Yes yes this kind of exhausted is good!
It makes you know your alive.
It makes you know yes yes your here in Uganda.
Where you have longed to be for so long!!
Where you worked hard and saw God provide and provide.
Yes yes this exhausted awesome feeling is the feeling of being here..
In my Uganda.
When I first read her words, "In MY Uganda," my heart skipped a beat. I soooooooooooooooo know what she means, what she is talking about, I know THAT feeling of being on a mission and knowing exactly where God wants you to be.

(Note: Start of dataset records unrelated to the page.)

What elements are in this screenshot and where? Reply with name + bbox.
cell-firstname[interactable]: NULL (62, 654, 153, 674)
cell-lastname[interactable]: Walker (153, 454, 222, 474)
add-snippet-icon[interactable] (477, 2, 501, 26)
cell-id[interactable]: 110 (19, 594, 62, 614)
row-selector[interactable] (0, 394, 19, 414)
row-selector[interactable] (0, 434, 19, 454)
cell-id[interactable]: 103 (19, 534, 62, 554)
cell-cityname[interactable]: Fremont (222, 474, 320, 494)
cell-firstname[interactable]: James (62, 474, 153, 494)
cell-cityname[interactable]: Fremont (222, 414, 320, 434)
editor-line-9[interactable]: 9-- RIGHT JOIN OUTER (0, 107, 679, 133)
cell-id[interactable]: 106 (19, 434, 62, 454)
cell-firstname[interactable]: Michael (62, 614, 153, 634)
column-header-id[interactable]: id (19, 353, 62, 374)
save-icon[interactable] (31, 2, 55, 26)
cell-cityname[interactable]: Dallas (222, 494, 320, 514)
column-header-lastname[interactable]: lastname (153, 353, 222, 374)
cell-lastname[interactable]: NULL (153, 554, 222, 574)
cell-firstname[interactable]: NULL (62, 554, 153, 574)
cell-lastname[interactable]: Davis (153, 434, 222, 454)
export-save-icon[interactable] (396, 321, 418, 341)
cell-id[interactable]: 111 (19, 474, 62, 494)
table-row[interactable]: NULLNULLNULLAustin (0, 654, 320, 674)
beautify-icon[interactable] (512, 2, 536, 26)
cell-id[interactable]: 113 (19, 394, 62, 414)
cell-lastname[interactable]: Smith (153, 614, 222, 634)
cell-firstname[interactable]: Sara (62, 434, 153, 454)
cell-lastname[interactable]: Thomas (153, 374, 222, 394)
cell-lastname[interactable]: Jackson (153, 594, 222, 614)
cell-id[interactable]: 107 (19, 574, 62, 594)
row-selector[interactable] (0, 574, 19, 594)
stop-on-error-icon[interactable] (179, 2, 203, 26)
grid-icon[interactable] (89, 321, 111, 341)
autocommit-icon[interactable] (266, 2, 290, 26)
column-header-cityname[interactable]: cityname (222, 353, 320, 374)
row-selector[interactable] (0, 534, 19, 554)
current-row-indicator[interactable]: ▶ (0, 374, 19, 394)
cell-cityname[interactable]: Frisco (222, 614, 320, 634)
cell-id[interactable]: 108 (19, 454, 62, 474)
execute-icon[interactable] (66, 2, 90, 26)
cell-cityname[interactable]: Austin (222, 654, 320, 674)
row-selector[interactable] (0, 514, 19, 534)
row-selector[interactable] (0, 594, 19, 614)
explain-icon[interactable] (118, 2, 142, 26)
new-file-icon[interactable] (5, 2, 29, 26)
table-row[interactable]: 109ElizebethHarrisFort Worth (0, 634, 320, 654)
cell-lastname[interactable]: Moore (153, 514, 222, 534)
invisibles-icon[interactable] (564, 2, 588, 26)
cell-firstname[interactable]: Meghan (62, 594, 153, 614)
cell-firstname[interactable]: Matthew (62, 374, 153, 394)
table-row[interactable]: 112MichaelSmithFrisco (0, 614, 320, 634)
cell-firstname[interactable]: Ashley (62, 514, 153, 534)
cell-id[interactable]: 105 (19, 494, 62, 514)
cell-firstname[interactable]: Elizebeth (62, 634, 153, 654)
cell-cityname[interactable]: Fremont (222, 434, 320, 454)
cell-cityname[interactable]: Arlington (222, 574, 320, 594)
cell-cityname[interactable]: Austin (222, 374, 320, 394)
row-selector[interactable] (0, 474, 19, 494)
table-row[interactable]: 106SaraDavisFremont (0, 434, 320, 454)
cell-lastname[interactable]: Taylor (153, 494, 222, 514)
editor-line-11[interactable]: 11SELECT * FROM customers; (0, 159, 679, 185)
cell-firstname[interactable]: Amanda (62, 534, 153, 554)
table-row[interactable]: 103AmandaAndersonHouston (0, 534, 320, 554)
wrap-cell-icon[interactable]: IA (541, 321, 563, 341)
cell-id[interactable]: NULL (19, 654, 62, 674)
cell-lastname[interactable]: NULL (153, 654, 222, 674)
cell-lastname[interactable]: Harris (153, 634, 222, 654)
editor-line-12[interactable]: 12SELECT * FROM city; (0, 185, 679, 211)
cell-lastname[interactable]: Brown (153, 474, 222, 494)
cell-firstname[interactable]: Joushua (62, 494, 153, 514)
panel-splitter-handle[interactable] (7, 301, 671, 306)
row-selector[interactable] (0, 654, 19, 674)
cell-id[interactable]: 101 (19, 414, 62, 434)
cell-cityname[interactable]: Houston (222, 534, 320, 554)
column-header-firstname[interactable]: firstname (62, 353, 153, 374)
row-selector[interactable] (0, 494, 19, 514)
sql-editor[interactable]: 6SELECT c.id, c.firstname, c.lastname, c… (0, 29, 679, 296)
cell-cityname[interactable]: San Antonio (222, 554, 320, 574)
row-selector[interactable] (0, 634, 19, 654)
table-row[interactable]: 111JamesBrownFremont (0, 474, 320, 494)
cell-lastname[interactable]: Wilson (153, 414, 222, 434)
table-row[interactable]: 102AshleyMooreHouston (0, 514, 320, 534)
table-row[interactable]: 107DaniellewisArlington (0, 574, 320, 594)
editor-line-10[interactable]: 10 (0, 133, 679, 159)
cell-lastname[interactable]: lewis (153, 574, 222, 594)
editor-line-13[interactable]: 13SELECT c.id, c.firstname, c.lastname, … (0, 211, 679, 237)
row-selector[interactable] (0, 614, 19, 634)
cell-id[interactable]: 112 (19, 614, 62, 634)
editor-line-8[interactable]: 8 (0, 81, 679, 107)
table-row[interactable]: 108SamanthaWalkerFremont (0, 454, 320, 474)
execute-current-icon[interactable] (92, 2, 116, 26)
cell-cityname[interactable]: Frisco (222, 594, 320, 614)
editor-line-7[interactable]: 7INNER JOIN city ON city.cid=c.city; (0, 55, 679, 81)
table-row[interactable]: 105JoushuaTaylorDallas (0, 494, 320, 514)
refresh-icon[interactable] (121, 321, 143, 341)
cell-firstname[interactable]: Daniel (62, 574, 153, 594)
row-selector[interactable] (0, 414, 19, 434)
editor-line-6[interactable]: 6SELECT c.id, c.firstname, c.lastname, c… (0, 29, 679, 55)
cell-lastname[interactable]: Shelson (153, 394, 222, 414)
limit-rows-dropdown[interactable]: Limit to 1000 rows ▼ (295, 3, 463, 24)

Another life changing post from Em's blog: Tonight I went down to sanyu babies home
My heart was melted.
You see Josh and I
had noticed that none of the lightbulbs had been working.
They are up really high
and in Uganda there is no such thing as like a ladder
so Josh and I decided to go buy some and replace the broken lightbulbs in the eating room,sleeping room,and changing room.
we counted how many we needed and decided to go buy some
We got there this evening and went right to it putting them in..
Josh had to stand on the changing table, then put a chair on top
and then stand on the chair on his tipi toes
to change the lightbulb.
Then in came Gideon.
He is about 3 years old.
And soo precious.
He knows every baby's name at the baby home.
He is such a good english speaker and talks and talks and talks!!
I picked him up as we watched Josh change the lightbulbs.
He looked up at me and said...
It was so darling and makes me realize how much he must long for a Mama.
How much he must long for a family.
How he has watched his friends be taken and still he waits.
My heart is breaking
Dear God please bring sweet Gideon a family!
Friends, I cannot remember how old sweet Emma is, but she is young, just a baby in my eyes, yet already follows where God has chosen to lead her, and she has followed. To me, that says alot!
I am unsure of exact details, but know where I am to go. Only God can map out each and every single detail for this trip, and so I wait.....until he sends me.
Next week won't work for me God but the week after that, I'M FREE!!!
I want to love on these people, the deprived, starved, God-less people of Uganda.
Now, who wants to go with me?? YOU, YES YOU.... Will you be going with me??